• _DIRECTIONS FOR THIS TASK_
Repeat every record exactly, omitting the pictures.

(Stored items from a collection)
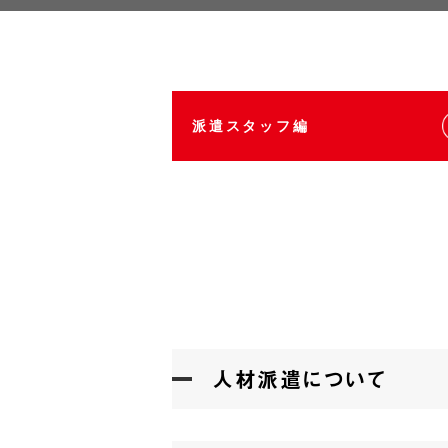
派遣スタッフ編
人材派遣について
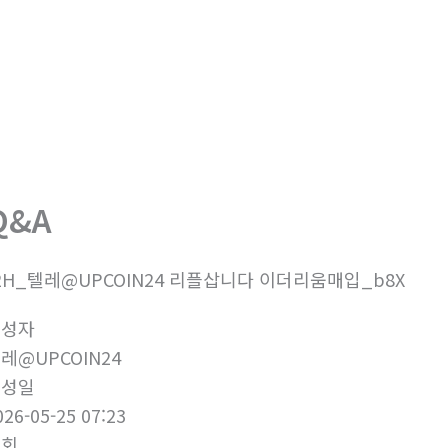
회사소개
제품소개
부
Q&A
2H_텔레@UPCOIN24 리플삽니다 이더리움매입_b8X
작성자
레@UPCOIN24
작성일
026-05-25 07:23
조회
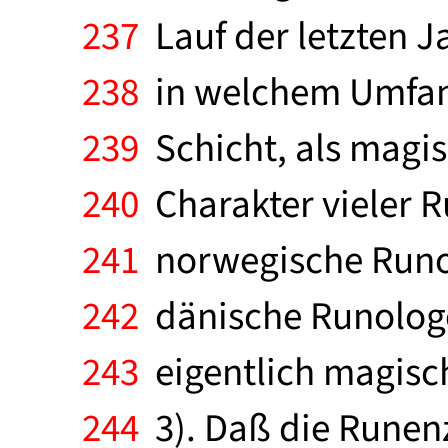
237
Lauf der letzten J
238
in welchem Umfang
239
Schicht, als magis
240
Charakter vieler R
241
norwegische Runol
242
dänische Runologe
243
eigentlich magisch
244
3). Daß die Runenze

• _REPLY TO THE EXERCISE_
派遣スタッフ編
人材派遣について
회사소개
제품소개
부
Q&A
2H_텔레@UPCOIN24 리플삽니다 이더리움매입_b8X
작성자
레@UPCOIN24
작성일
026-05-25 07:23
조회
237
Lauf der letzten J
238
in welchem Umfang
239
Schicht, als magis
240
Charakter vieler R
241
norwegische Runol
242
dänische Runologe
243
eigentlich magisch
244
3). Daß die Runenze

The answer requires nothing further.